I would also discourage you from even thinking about moving to southern California. The Dallas area may have surprised you with its cost-of-living. But unless you move waaay inland, you know that the cost-of-living in SoCal will be much higher, right? And SoCal is not known for its public transportation either.

I am sorry that I do not have any great suggestions for you. I would not give up as yet. I do challenge you to try to make connections/develop relationships with other moms. Maybe they will have more local suggestions for you.
 
Old 10-14-2013, 02:59 PM
 
Location: Dallas
5,599 posts, read 4,903,883 times
Reputation: 16440
OP, I moved to Dallas 3 years ago and like you, found that the cost of living wasn't as low as I thought it would be. If you grew up in SoCal, that will probably always feel like "home" to you. In my experience we tend to romanticize the area we grew up in, and forget about all its flaws. Especially if family members back home won't provide the kind of relationships you are longing for.

Since you homeschool, perhaps it would help if you made connections with other homeschooling moms through a meetup. I googled it and there seems to be several in the dallas area. Making some friends, finding favorite places to shop and frequent, and feeling a connection to others in your area will go a long way towards letting you find some peace and fulfillment in this new area. If you continue to be isolated (no transportation, no public school activities where you can meet other parents, etc.) it is going to be very hard to feel happy here.
 
Old 10-14-2013, 03:01 PM
 
32 posts, read 49,607 times
Reputation: 45
Yes, I know how the cost of living is in SoCal. I lived there most of my life until age 21... that's what I mean about the "not feasible" part LOL. I just figure, as long as we're going to be broke and struggling, there are other incentives to live there like my kids having cousins etc. It has been 10 months here, so I guess that's not a very long time, it just seems like we're getting settled into a life here and we can see the horizon and it doesn't look that great. But yes, we have a church. I am getting to know people, it's just hard without a car, and of course the more affordable the area is, the more dangerous it is... hopefully it's just a matter of time, and things can get better here.
 
Old 10-14-2013, 03:21 PM
 
32 posts, read 49,607 times
Reputation: 45
As far as Dallas cost of living, glad to hear it's not just me.

Quote:
Originally Posted by aquietpath View Post
In my experience we tend to romanticize the area we grew up in, and forget about all its flaws. Especially if family members back home won't provide the kind of relationships you are longing for.
I think this is true. At the time I first moved away from SoCal, I was able to explain why I didn't want to be there anymore very articulately. Then after a few years, I forgot, As for family... I think it seems much rosier than it is in real life, especially for those of us who have really messed up families. But I still get envious of people whose kids know there family members, especially when there's babysitting and all that good stuff.
 
Old 10-14-2013, 03:26 PM
Status: "On The Lookout" (set 22 days ago)
 
Location: The Triad (NC)
28,388 posts, read 61,750,545 times
Reputation: 31926
Quote:
Originally Posted by pinkmint View Post
In our whole married life together so far (6 years),
hubby and I have never really been able to live the life we've wanted.
2 small children with one (semi-unexpectedly) on the way will do that.
You need to both get snipped.

Quote:
The reality we've found here is that things are pretty much just as difficult in different
ways and I just don't know if it's worth it to keep pressing forward here, trying to make it work.
He gets paid about the same as he did in Portland.
That would be fine if the cost of living really was lower, but it's not.
Did someone tell you anything other than houses cost less anywhere you might go?

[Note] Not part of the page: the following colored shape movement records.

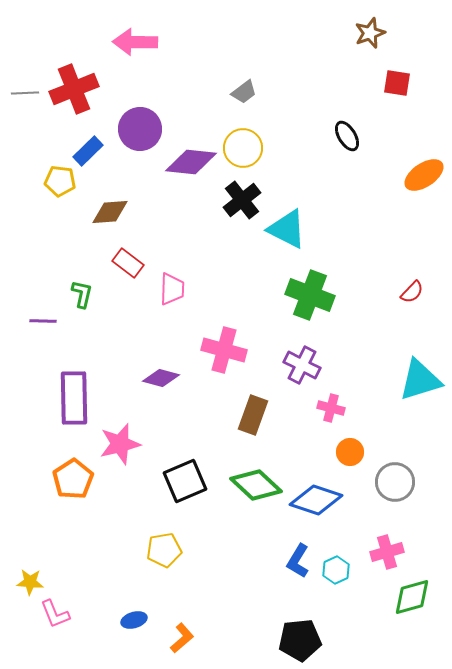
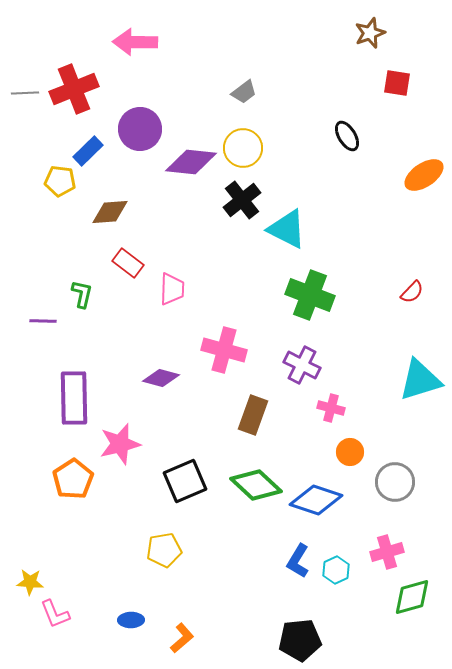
blue ellipse at (134, 620): moved 3 px left; rotated 15 degrees clockwise
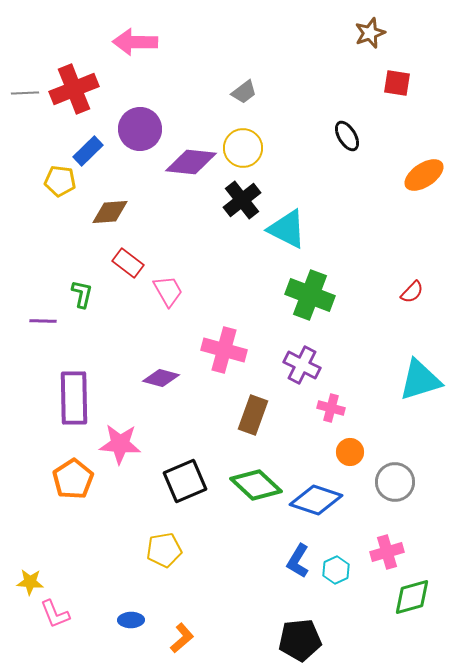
pink trapezoid at (172, 289): moved 4 px left, 2 px down; rotated 32 degrees counterclockwise
pink star at (120, 444): rotated 18 degrees clockwise
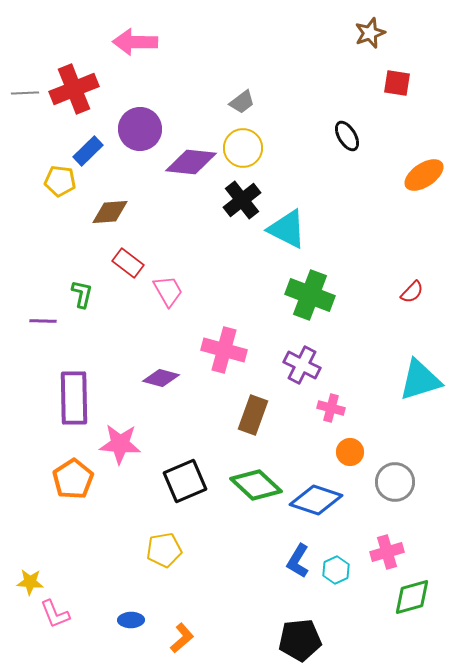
gray trapezoid at (244, 92): moved 2 px left, 10 px down
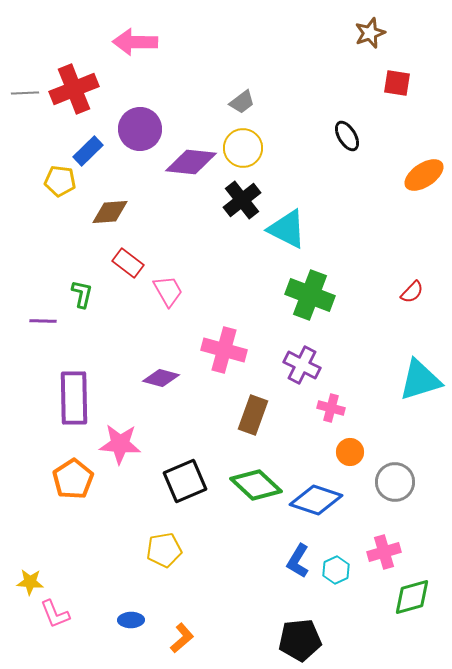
pink cross at (387, 552): moved 3 px left
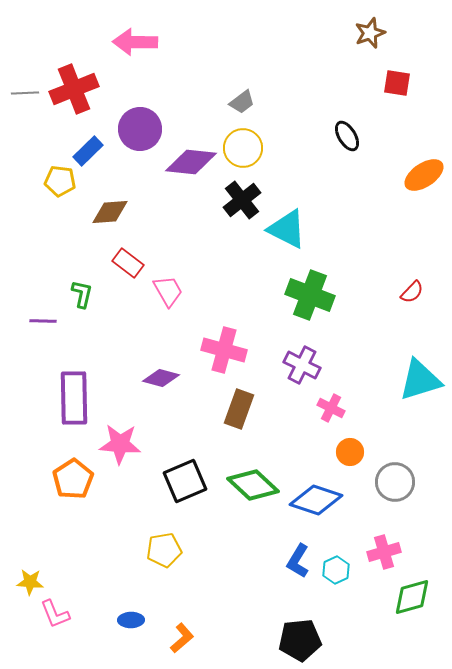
pink cross at (331, 408): rotated 12 degrees clockwise
brown rectangle at (253, 415): moved 14 px left, 6 px up
green diamond at (256, 485): moved 3 px left
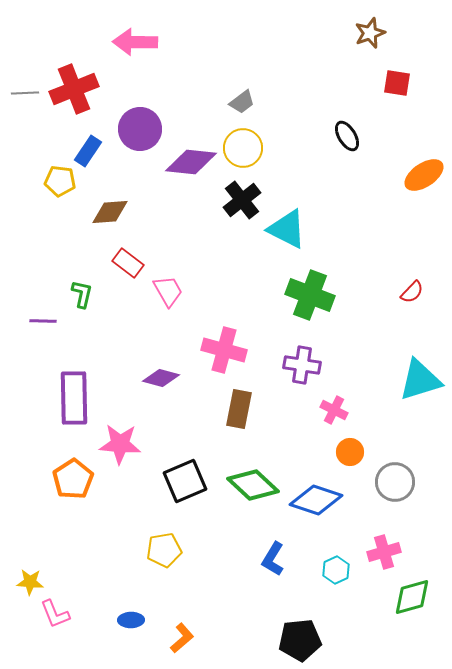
blue rectangle at (88, 151): rotated 12 degrees counterclockwise
purple cross at (302, 365): rotated 18 degrees counterclockwise
pink cross at (331, 408): moved 3 px right, 2 px down
brown rectangle at (239, 409): rotated 9 degrees counterclockwise
blue L-shape at (298, 561): moved 25 px left, 2 px up
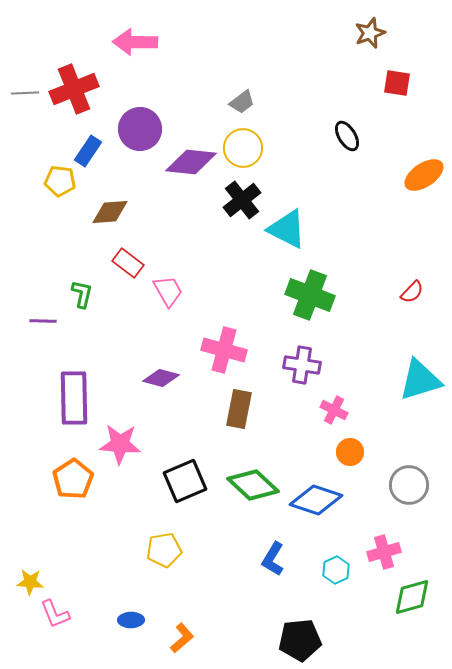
gray circle at (395, 482): moved 14 px right, 3 px down
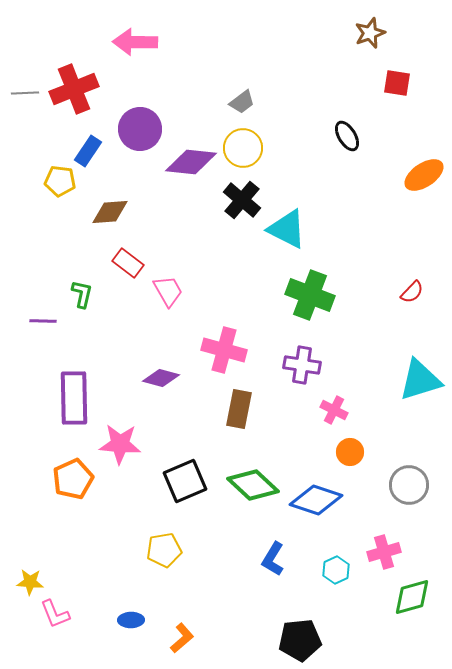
black cross at (242, 200): rotated 12 degrees counterclockwise
orange pentagon at (73, 479): rotated 9 degrees clockwise
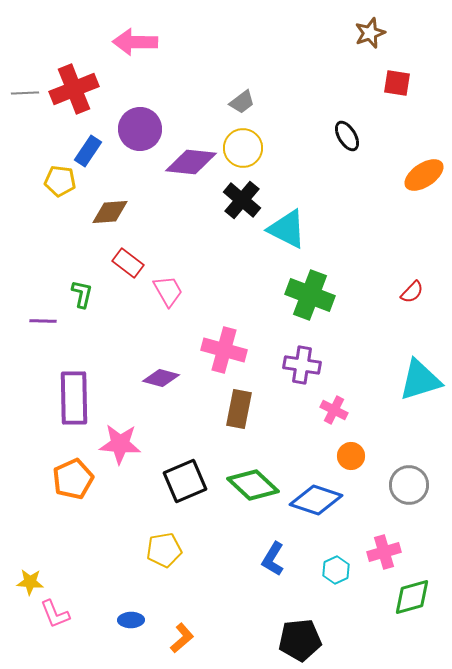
orange circle at (350, 452): moved 1 px right, 4 px down
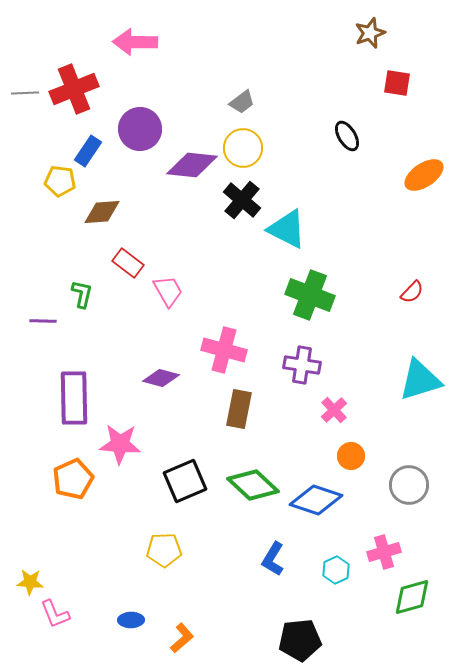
purple diamond at (191, 162): moved 1 px right, 3 px down
brown diamond at (110, 212): moved 8 px left
pink cross at (334, 410): rotated 20 degrees clockwise
yellow pentagon at (164, 550): rotated 8 degrees clockwise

Cost of Living comparison calculator
My quick check showed $50,000 in PDX = $43,000 in Dallas. Check your numbers.

Quote:
So I'm just wondering what we do now.
Cutting to the chase... you two will have one very tough decade ahead of you.
But you'll have that anywhere you might be that you actually pay your bills.
There's no getting around it.

"buckle down" "nose to the grindstone" "buck up" "tough it out" "this too shall pass"
There are a lot of people like you out there who don't have *any* income.

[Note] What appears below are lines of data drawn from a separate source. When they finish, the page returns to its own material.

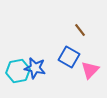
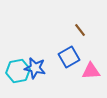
blue square: rotated 30 degrees clockwise
pink triangle: moved 1 px right, 1 px down; rotated 42 degrees clockwise
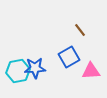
blue star: rotated 15 degrees counterclockwise
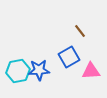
brown line: moved 1 px down
blue star: moved 4 px right, 2 px down
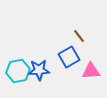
brown line: moved 1 px left, 5 px down
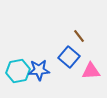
blue square: rotated 20 degrees counterclockwise
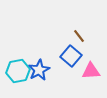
blue square: moved 2 px right, 1 px up
blue star: rotated 25 degrees counterclockwise
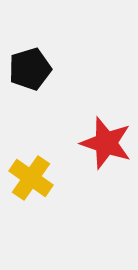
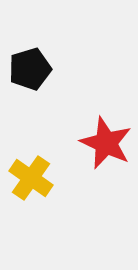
red star: rotated 6 degrees clockwise
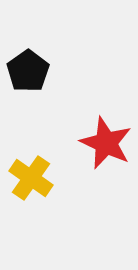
black pentagon: moved 2 px left, 2 px down; rotated 18 degrees counterclockwise
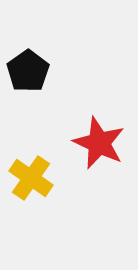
red star: moved 7 px left
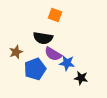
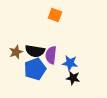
black semicircle: moved 8 px left, 13 px down
purple semicircle: moved 2 px left, 1 px down; rotated 66 degrees clockwise
blue star: moved 3 px right
black star: moved 8 px left
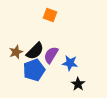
orange square: moved 5 px left
black semicircle: rotated 54 degrees counterclockwise
purple semicircle: rotated 24 degrees clockwise
blue pentagon: moved 1 px left, 1 px down
black star: moved 5 px right, 6 px down; rotated 24 degrees clockwise
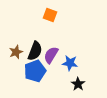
black semicircle: rotated 24 degrees counterclockwise
blue pentagon: moved 1 px right, 1 px down
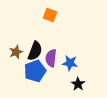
purple semicircle: moved 3 px down; rotated 24 degrees counterclockwise
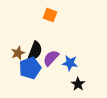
brown star: moved 2 px right, 1 px down
purple semicircle: rotated 36 degrees clockwise
blue pentagon: moved 5 px left, 3 px up
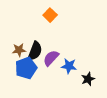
orange square: rotated 24 degrees clockwise
brown star: moved 1 px right, 3 px up; rotated 16 degrees clockwise
blue star: moved 1 px left, 3 px down
blue pentagon: moved 4 px left
black star: moved 10 px right, 5 px up; rotated 16 degrees clockwise
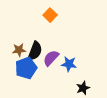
blue star: moved 2 px up
black star: moved 5 px left, 9 px down
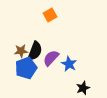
orange square: rotated 16 degrees clockwise
brown star: moved 2 px right, 1 px down
blue star: rotated 21 degrees clockwise
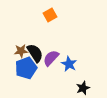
black semicircle: moved 2 px down; rotated 54 degrees counterclockwise
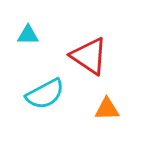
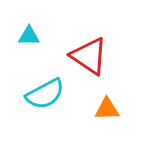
cyan triangle: moved 1 px right, 1 px down
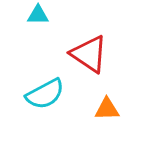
cyan triangle: moved 9 px right, 21 px up
red triangle: moved 2 px up
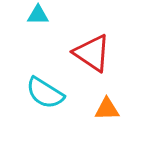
red triangle: moved 3 px right, 1 px up
cyan semicircle: moved 1 px up; rotated 60 degrees clockwise
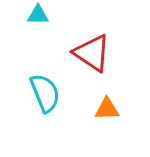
cyan semicircle: rotated 144 degrees counterclockwise
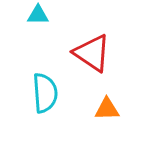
cyan semicircle: rotated 18 degrees clockwise
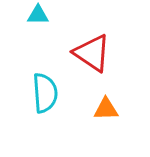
orange triangle: moved 1 px left
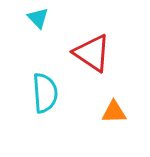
cyan triangle: moved 3 px down; rotated 45 degrees clockwise
orange triangle: moved 8 px right, 3 px down
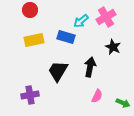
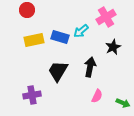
red circle: moved 3 px left
cyan arrow: moved 10 px down
blue rectangle: moved 6 px left
black star: rotated 21 degrees clockwise
purple cross: moved 2 px right
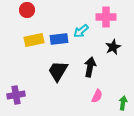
pink cross: rotated 30 degrees clockwise
blue rectangle: moved 1 px left, 2 px down; rotated 24 degrees counterclockwise
purple cross: moved 16 px left
green arrow: rotated 104 degrees counterclockwise
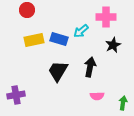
blue rectangle: rotated 24 degrees clockwise
black star: moved 2 px up
pink semicircle: rotated 64 degrees clockwise
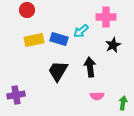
black arrow: rotated 18 degrees counterclockwise
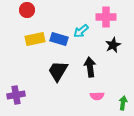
yellow rectangle: moved 1 px right, 1 px up
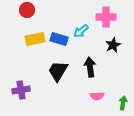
purple cross: moved 5 px right, 5 px up
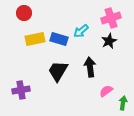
red circle: moved 3 px left, 3 px down
pink cross: moved 5 px right, 1 px down; rotated 18 degrees counterclockwise
black star: moved 4 px left, 4 px up
pink semicircle: moved 9 px right, 5 px up; rotated 144 degrees clockwise
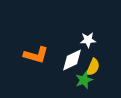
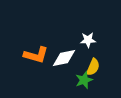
white diamond: moved 8 px left, 2 px up; rotated 15 degrees clockwise
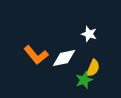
white star: moved 1 px right, 6 px up; rotated 21 degrees clockwise
orange L-shape: rotated 35 degrees clockwise
yellow semicircle: moved 1 px down
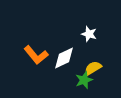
white diamond: rotated 15 degrees counterclockwise
yellow semicircle: rotated 144 degrees counterclockwise
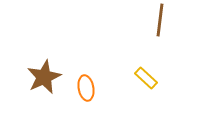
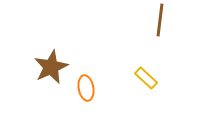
brown star: moved 7 px right, 10 px up
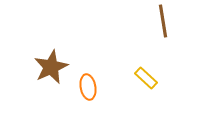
brown line: moved 3 px right, 1 px down; rotated 16 degrees counterclockwise
orange ellipse: moved 2 px right, 1 px up
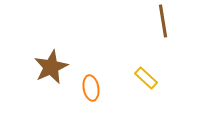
orange ellipse: moved 3 px right, 1 px down
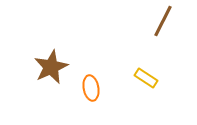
brown line: rotated 36 degrees clockwise
yellow rectangle: rotated 10 degrees counterclockwise
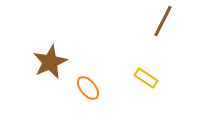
brown star: moved 1 px left, 5 px up
orange ellipse: moved 3 px left; rotated 30 degrees counterclockwise
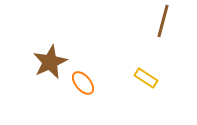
brown line: rotated 12 degrees counterclockwise
orange ellipse: moved 5 px left, 5 px up
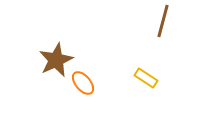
brown star: moved 6 px right, 2 px up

Last edited by MrRational; 10-14-2013 at 03:34 PM..
 
Old 10-14-2013, 08:51 PM
 
Location: Prescott AZ
6,096 posts, read 9,016,816 times
Reputation: 11450
Maybe you could take in a couple kids as a day care provider? That would help with the money situation and you could still stay at home. I guess you do like kids, right?
 
Old 10-14-2013, 10:49 PM
 
Location: Aiken, South Carolina, US of A
1,762 posts, read 3,833,696 times
Reputation: 3563
pinkmint,
Life will be hard for you no matter where you move to.
That is just the way it will be for you.
It's super hard for one person to live on one income today
let alone 4 soon to be 5 people living on one income.
Your hubby has a lot of responsibility on his shoulders also, paying
for all of you to live.
You are just going to have to go back to school online, pick a profession
that is in demand and you like, since you are at home anyway, and by
the time the youngest is ready for school, you will have to go to work.
Or go for 4 years, get your degree and put the kids in private school.
Your family needs 2 good incomes when you have 5 people to take care of.
Trust me.
Look into online schools, see what you are interested in, and just do it.
You will be too busy to be unhappy, between a new baby and 2 other kids,
and school, you will forget about being unhappy.
 
Old 10-14-2013, 11:06 PM
 
Location: Southwest Washington State
21,561 posts, read 14,180,052 times
Reputation: 30155
You guys would be better off with another income stream. You say you stay at home because you both want you to. However you need to go to work when you are able. Having the third child will stretch you to the breaking point. I imagine your husband feels terrible pressure as he is the sole bread winner. You are home schooling your children. I wonder why, when you could be working at least a part time job.

These days most women do not have the luxury of staying home for very many years. You need to have a path to a career. While you are expecting, you can start planning. Get schooling, or find an internship--whatever applies.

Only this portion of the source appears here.